Erlang is slow: and other rubbish - l0gicpath
https://kivikakk.ee/2013/05/20/erlang_is_slow.html

======
memracom
This article is actually a great example of how to logically approach a
problem, decompose it into its components and address each one in turn. In
this case the author is applying the process to architectural decisions but
the process is just as applicable to debugging and to root cause analysis of
system/network problems.

And as usual, when you follow the rigorous process without jumping to
conclusions, you can come up with better or easier to implement solutions. In
this case, the issue says nothing about Erlang or Python but it says a lot
about the choice of serialization methods for a network protocol and the need
to choose an appropriate library that meets the use case, i.e. how fast do YOU
need it to be. Some applications do not need fast, they need simple.
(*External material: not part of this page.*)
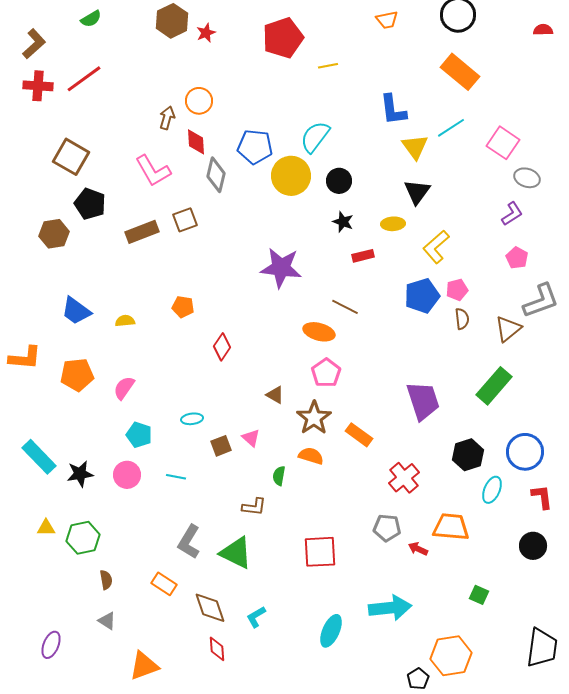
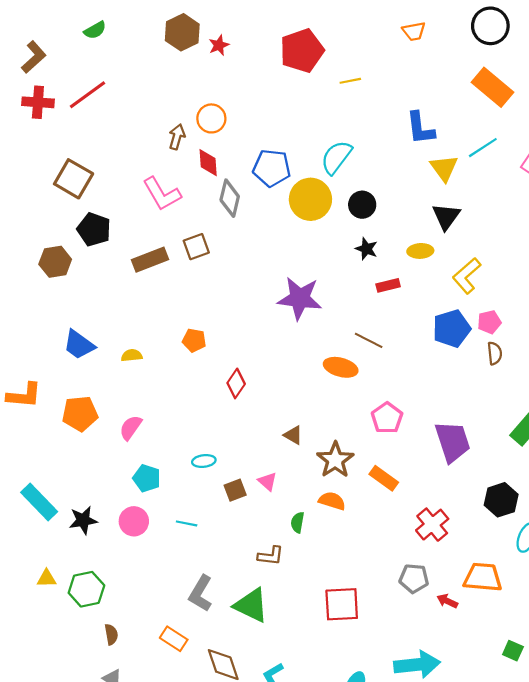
pink pentagon: (326, 373) -> (387, 418), moved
But for
the application being discussed, network performance was very important and
they made mistakes by not paying attention to that. And as the author points
out, the solution that they chose might have made things better, but was less
than optimal. There were faster libraries that they could have used, and of
course, they might have done even better with a binary protocol.

------
wilg
I was going to get on your case about how referring to the author of the
original post as "the intern" constantly seemed dismissive, but I actually
can't find byline on the original post. That's crazy. There should absolutely
be a byline, especially since it's written in the first person.